1.4 The Variational Bound for MI

Prove the Donsker-Varadhan lower bound: \(D_{KL}(P \| Q) = \sup_{T} (\mathbb{E}_P[T] - \log \mathbb{E}_Q[e^T])\) Hint: Use the Gibbs' inequality and the fact that the optimal \(T\) is \(\log(P/Q) + c\).

1.5 Data Processing Inequality (DPI)

Let \(X \to Y \to Z\) be a Markov chain. Prove that \(I(X; Z) \le I(X; Y)\). Relate this to the "Information Bottleneck" in a 3-layer neural network.

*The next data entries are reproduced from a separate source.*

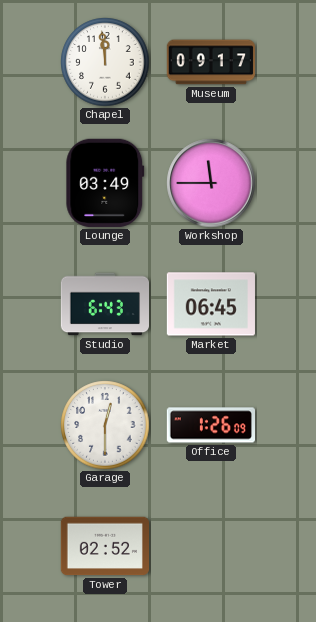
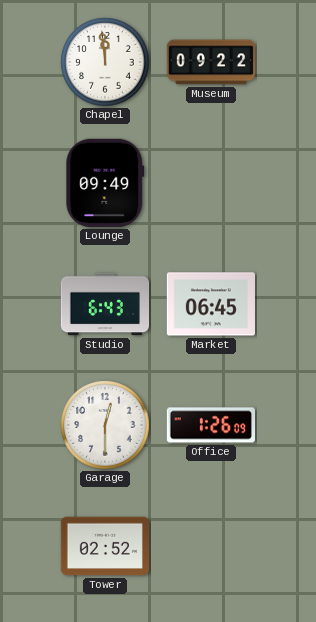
Museum: 09:17 -> 09:22
Lounge: 03:49 -> 09:49
Workshop: 11:45 -> none
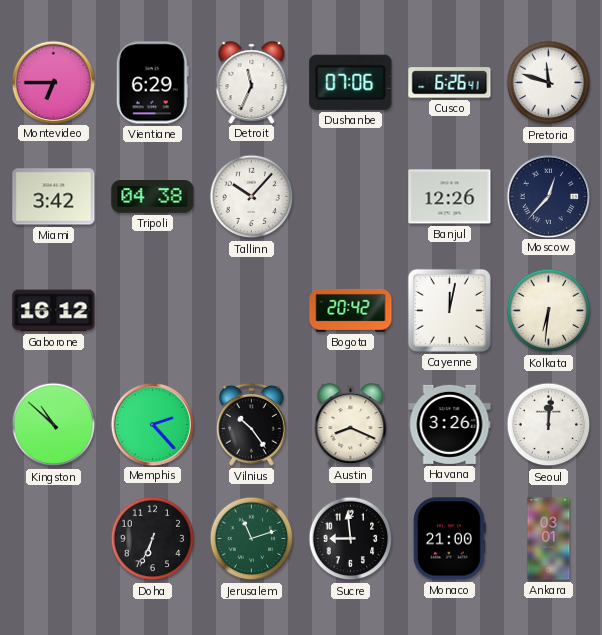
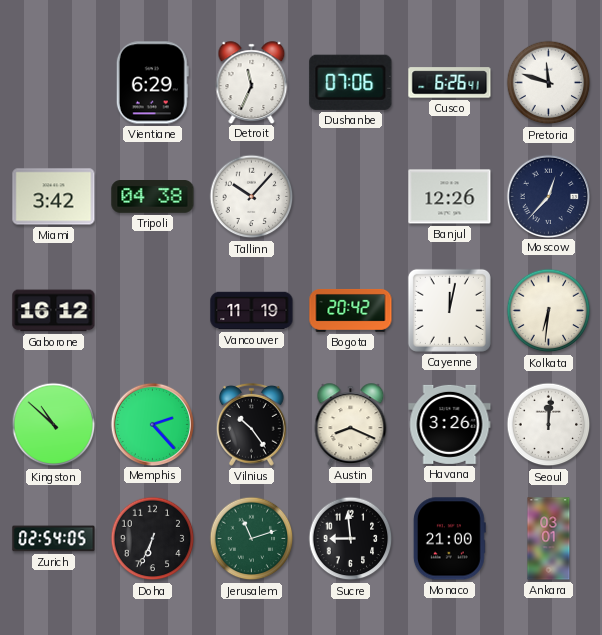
Montevideo: 6:45 -> none
Vancouver: none -> 11:19
Zurich: none -> 02:54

1.6 Entropy of a Sparse Vector

Consider a random vector \(X \in \{0, 1\}^n\) where each bit is 1 with probability \(p\).

  1. Calculate \(h(X)\).
  2. If \(p \to 0\) as \(n \to \infty\) such that \(np = \lambda\), what is the limiting entropy?

2. Coding Practice

Task 2.1: MI Estimation for a Gaussian Mixture

  1. Generate a 2D dataset from a Mixture of Gaussians.
  2. Implement a simple "Neural MI Estimator" (MINE-style) using PyTorch.
  3. Compare the estimated MI to the ground truth (calculated numerically or analytically if possible).

Task 2.2: Entropy and Perplexity of a Language Model

  1. Load a small pre-trained model (e.g., GPT-2).
  2. Compute the cross-entropy loss on a paragraph of text.
  3. Calculate the Perplexity (\(e^{loss}\)).
  4. How does Perplexity change if you "shuffle" the words in the paragraph? Why?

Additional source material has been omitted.